→ **Information supplied**
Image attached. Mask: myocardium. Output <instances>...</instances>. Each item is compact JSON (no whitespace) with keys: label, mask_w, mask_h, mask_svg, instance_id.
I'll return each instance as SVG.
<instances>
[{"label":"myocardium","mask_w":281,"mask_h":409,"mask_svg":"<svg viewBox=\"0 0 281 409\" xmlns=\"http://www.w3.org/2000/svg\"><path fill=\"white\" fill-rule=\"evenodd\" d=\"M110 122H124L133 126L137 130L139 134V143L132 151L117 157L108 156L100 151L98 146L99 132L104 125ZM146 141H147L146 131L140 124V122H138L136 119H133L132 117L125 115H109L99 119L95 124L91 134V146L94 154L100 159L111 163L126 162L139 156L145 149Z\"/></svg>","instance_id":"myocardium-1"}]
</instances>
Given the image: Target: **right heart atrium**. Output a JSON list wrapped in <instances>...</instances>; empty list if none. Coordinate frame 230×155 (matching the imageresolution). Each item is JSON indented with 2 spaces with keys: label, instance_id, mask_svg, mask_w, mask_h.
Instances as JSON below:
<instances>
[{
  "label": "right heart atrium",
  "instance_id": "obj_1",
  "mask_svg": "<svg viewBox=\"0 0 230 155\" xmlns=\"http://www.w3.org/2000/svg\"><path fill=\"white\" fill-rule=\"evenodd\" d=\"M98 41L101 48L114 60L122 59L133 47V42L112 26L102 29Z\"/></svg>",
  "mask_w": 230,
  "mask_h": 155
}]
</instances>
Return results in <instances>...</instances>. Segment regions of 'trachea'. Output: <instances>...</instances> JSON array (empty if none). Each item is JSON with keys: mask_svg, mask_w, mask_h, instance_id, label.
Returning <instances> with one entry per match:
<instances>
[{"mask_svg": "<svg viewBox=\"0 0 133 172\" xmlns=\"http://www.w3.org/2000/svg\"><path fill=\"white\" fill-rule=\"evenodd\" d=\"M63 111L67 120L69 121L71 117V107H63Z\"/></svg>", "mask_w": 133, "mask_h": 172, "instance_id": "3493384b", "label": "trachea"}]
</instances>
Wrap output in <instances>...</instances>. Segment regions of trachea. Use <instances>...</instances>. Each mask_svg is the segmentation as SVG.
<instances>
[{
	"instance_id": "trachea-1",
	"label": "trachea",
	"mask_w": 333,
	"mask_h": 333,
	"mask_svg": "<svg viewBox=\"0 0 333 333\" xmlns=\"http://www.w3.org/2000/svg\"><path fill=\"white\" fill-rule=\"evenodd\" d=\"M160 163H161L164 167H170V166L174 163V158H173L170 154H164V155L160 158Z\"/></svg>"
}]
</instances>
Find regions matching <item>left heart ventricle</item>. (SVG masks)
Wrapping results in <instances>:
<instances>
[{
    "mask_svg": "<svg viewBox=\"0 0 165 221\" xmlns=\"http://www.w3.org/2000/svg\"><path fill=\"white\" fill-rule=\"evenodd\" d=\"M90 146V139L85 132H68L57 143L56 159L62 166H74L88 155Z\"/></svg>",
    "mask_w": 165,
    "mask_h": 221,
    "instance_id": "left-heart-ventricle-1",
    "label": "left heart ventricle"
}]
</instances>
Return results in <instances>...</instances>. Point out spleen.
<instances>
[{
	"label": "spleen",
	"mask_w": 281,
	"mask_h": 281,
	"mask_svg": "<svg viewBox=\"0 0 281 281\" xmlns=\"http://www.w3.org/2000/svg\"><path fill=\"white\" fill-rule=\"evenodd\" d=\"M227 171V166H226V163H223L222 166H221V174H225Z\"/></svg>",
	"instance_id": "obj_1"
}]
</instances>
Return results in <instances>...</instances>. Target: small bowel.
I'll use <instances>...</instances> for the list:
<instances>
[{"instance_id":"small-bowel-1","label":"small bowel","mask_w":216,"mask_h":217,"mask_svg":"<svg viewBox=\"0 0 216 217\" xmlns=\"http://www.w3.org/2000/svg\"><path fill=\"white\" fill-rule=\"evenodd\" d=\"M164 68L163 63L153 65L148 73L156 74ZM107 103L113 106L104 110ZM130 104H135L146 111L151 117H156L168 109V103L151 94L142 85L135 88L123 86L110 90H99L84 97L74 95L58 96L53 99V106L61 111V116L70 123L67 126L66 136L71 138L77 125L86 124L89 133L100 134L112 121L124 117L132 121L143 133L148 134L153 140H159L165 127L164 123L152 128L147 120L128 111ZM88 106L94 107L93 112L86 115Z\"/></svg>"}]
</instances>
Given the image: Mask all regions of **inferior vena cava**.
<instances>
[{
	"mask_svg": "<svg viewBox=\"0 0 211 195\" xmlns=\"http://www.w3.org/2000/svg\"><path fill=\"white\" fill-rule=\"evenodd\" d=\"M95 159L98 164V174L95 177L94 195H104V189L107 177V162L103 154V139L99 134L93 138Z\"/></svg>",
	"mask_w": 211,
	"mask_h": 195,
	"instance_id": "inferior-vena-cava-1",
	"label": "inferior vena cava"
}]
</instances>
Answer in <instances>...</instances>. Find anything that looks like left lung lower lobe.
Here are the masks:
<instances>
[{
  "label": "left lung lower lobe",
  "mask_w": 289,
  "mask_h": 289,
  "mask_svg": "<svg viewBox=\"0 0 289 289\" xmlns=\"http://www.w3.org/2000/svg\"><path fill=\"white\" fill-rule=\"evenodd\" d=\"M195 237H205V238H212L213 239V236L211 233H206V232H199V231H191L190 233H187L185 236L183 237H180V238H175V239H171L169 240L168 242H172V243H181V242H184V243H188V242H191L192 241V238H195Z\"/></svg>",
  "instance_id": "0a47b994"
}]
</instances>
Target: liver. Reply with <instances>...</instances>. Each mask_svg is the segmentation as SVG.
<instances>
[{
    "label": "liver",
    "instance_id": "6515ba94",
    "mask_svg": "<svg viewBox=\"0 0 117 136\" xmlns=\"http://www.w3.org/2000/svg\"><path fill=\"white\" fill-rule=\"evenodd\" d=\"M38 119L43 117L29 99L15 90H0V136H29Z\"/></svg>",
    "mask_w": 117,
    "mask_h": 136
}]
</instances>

==

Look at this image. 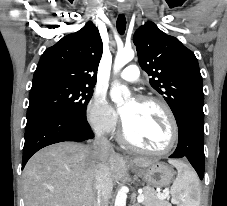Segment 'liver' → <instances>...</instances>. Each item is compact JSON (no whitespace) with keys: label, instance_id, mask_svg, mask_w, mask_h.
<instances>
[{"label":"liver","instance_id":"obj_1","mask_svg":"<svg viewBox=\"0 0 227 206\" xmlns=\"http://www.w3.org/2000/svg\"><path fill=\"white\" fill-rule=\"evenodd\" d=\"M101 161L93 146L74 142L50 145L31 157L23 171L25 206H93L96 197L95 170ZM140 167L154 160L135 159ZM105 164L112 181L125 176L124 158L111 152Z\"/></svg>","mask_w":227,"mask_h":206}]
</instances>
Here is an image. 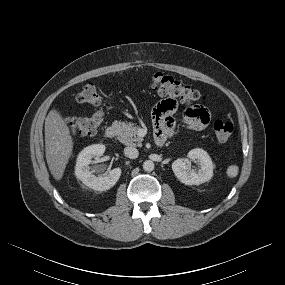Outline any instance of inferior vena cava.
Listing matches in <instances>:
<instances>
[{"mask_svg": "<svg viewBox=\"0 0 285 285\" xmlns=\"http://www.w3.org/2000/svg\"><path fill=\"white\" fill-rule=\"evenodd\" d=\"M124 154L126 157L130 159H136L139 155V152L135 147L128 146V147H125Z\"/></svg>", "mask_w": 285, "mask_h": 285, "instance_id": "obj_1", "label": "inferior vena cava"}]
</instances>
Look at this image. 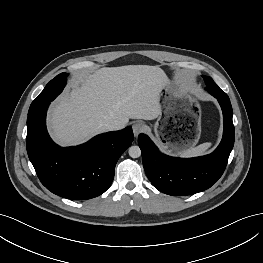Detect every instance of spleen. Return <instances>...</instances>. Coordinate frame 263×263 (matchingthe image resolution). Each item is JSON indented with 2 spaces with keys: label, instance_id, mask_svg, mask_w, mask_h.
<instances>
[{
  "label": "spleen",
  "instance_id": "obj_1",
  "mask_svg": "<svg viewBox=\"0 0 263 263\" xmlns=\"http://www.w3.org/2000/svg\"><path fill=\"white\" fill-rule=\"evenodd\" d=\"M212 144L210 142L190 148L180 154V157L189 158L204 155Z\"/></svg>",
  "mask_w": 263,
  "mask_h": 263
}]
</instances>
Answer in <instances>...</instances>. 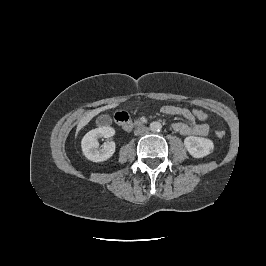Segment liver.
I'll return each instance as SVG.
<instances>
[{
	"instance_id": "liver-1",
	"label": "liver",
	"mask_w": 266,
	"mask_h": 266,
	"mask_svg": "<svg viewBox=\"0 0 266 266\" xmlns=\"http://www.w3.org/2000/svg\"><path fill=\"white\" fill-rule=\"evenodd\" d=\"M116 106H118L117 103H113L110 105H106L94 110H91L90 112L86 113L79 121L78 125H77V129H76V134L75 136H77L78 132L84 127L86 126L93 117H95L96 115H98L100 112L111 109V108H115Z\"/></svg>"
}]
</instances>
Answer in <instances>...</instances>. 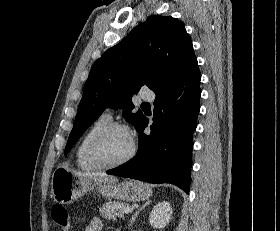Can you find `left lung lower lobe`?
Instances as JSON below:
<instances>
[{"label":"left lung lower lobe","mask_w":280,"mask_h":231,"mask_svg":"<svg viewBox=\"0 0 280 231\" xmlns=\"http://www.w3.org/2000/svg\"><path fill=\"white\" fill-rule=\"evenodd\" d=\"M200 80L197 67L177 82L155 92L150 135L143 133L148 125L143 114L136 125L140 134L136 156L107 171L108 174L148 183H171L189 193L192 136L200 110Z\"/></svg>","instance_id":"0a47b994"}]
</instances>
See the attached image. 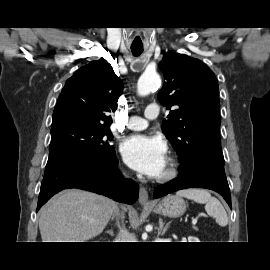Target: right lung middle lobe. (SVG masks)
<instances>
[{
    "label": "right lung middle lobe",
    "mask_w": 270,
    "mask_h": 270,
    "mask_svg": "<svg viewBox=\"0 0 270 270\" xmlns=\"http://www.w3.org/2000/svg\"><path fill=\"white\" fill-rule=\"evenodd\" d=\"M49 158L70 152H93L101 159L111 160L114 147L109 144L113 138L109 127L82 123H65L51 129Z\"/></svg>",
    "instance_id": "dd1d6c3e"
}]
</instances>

...

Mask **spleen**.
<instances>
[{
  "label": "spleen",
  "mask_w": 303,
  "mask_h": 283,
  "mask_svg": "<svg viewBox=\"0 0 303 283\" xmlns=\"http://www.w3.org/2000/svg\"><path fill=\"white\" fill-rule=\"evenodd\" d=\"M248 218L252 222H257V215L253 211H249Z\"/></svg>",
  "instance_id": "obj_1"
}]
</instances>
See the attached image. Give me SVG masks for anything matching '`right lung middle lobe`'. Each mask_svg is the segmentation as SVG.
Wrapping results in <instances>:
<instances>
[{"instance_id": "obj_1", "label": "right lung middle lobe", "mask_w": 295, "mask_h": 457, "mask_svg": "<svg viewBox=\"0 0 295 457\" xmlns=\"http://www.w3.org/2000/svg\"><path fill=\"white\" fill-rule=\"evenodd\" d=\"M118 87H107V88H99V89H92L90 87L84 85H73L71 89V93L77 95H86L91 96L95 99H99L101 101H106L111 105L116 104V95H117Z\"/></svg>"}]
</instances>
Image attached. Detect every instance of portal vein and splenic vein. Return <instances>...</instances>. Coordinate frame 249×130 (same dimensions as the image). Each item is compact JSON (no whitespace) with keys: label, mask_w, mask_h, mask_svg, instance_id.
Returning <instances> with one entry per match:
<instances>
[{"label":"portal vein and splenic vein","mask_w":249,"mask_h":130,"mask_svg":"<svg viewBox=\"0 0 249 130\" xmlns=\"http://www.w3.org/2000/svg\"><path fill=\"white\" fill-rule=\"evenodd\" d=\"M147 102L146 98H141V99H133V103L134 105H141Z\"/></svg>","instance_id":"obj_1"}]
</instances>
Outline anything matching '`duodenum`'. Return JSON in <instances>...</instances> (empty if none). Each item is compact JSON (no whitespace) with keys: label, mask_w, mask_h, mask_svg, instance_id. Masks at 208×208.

→ **Problem requirements**
In the entries above, the lines from the one bearing "Image attached. Detect" up to and including the one bearing "Outline anything matching" should be transcribed exactly; no other line is wanted.

→ **Reply to the task**
Image attached. Detect every instance of portal vein and splenic vein. Return <instances>...</instances>. Coordinate frame 249×130 (same dimensions as the image). Each item is compact JSON (no whitespace) with keys: label, mask_w, mask_h, mask_svg, instance_id.
Returning <instances> with one entry per match:
<instances>
[{"label":"portal vein and splenic vein","mask_w":249,"mask_h":130,"mask_svg":"<svg viewBox=\"0 0 249 130\" xmlns=\"http://www.w3.org/2000/svg\"><path fill=\"white\" fill-rule=\"evenodd\" d=\"M147 102L146 98H141V99H133V103L134 105H141Z\"/></svg>","instance_id":"obj_1"}]
</instances>
Outline anything matching '`duodenum`'. Return JSON in <instances>...</instances> (empty if none). Each item is compact JSON (no whitespace) with keys: label, mask_w, mask_h, mask_svg, instance_id. Masks at 208×208.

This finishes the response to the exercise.